My idea for Dragon World is to take the History concept and extend it a bit beyond History/Connections, though not as crazy as Smallville’s Pathways system, because while there’s a lot to like about Pathways, I really don’t want to have character creation take a full session. The concept I’m going off of is to have something like the Bonds in Dungeon World (where you fill in the blanks of sentences with names), except that the players come up with a short list of NPCs and other elements that can also go into the blanks. This is going to be a fair amount of work of course, and I’m finding that the stuff I wrote for connections/Hx feels a little weak sauce for “story threads.” So, that’s another thing I get to rewrite 11 times over.

Space! Wanna go to space!
Yet another idea that’s been floating around my head that I won’t be actually getting into any time soon is to basically make a sci-fi version of Dragon World, in the vein of stuff like Vandread, Irresponsible Captain Tylor, Tenchi Muyou!, Space Pirate Mito, etc. (Also maybe a little bit of Ryo Kamiya’s Infinite Universe mini-RPG, though that one is ludicrously over the top.) It would of course face the issue that sci-fi doesn’t have nearly as many clear cliches as D&D-ish fantasy, plus I think I’d have to address vehicle combat in some way. I definitely want to give it a name that doesn’t quite make sense, like Universe World or Galaxy World.

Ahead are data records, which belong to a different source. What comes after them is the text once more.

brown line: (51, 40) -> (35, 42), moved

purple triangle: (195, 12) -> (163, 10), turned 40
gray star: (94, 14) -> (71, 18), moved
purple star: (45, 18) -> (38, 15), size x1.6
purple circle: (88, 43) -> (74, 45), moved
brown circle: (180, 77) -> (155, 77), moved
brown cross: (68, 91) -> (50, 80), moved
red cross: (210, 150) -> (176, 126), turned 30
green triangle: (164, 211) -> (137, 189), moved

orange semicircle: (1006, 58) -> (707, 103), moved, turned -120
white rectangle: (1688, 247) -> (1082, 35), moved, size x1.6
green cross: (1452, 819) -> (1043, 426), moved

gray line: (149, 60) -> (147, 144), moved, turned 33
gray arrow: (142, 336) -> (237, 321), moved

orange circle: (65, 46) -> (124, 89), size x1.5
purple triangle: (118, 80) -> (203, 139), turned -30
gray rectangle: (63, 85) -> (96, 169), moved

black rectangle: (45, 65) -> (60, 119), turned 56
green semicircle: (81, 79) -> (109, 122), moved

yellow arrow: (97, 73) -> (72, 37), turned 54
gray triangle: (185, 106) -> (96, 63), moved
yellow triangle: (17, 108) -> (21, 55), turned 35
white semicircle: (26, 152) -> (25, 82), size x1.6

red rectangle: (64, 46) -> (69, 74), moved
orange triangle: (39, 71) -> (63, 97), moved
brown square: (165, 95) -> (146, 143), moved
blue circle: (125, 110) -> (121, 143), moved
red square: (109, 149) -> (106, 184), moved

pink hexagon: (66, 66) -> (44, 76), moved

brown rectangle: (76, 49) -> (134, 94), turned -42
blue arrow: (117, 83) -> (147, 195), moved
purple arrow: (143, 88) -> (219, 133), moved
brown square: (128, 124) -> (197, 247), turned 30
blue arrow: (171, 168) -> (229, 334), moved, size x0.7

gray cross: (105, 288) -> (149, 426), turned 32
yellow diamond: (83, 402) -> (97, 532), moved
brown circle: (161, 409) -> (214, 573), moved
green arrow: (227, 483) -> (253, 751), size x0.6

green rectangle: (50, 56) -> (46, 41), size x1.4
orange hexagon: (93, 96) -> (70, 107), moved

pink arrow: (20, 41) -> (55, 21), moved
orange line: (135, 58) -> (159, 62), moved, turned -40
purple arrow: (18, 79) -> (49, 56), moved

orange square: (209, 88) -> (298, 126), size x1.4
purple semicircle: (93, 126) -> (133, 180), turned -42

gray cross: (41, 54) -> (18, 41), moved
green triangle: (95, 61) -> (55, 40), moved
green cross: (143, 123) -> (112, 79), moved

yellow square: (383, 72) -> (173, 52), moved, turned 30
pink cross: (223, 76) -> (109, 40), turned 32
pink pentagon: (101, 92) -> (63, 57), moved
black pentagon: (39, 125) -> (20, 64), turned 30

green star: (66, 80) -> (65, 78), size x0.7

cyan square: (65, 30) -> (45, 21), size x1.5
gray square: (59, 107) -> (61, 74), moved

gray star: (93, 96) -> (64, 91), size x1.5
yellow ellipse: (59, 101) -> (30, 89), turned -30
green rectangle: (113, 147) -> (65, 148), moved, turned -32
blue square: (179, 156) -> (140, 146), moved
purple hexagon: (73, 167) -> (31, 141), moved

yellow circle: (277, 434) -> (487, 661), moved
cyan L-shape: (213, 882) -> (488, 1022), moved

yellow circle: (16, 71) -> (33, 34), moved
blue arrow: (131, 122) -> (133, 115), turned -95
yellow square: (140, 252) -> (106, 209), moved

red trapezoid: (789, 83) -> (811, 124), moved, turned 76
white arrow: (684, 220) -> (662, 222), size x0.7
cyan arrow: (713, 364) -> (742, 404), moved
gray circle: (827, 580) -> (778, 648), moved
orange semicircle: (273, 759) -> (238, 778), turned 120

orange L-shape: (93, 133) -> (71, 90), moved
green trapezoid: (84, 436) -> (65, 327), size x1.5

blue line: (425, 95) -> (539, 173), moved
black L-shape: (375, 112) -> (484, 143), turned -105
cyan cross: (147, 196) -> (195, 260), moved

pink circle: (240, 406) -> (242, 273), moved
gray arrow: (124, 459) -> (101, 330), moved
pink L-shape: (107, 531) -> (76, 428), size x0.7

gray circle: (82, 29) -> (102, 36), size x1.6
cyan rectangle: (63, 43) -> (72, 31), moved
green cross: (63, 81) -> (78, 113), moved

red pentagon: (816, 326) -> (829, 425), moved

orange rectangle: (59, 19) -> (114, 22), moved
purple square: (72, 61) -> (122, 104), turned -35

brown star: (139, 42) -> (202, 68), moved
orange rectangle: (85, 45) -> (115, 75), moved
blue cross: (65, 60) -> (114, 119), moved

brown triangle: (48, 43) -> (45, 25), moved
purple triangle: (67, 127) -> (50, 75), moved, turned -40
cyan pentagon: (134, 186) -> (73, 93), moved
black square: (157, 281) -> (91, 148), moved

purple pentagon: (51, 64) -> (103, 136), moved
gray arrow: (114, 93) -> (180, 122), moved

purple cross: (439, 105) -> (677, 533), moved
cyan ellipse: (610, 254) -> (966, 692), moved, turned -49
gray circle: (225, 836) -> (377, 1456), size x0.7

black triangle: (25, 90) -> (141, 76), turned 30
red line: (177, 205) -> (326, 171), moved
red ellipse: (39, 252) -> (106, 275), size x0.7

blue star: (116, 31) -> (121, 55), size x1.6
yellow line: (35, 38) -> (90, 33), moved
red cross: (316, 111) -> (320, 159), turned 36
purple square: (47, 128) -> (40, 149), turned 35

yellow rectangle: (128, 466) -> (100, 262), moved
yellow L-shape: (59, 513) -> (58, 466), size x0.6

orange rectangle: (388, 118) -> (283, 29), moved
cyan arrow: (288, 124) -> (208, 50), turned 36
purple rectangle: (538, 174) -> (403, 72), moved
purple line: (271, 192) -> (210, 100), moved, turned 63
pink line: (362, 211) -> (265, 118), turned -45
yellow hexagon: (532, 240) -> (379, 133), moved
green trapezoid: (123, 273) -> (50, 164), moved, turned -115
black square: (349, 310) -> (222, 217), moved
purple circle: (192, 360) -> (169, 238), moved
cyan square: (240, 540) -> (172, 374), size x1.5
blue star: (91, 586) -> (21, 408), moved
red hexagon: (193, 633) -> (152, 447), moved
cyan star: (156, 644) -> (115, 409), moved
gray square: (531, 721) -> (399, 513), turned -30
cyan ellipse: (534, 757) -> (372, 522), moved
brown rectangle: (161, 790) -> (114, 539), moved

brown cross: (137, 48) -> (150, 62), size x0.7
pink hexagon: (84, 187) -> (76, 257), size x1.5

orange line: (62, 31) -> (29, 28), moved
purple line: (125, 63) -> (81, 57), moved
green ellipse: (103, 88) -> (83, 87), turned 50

Also, I’m looking forward to making a “space cat princess” class that’s a cross between Eris from Asobi ni Iku yo! and Di Gi Charat.

[1]On the other hand everyone concerned tends to forget that you really don’t have to use level-appropriate challenges all the time in 4e. One of the coolest things in the Dark Sun campaign I ran was the PCs escaping with a paragon-tier monster in the form of a skill challenge.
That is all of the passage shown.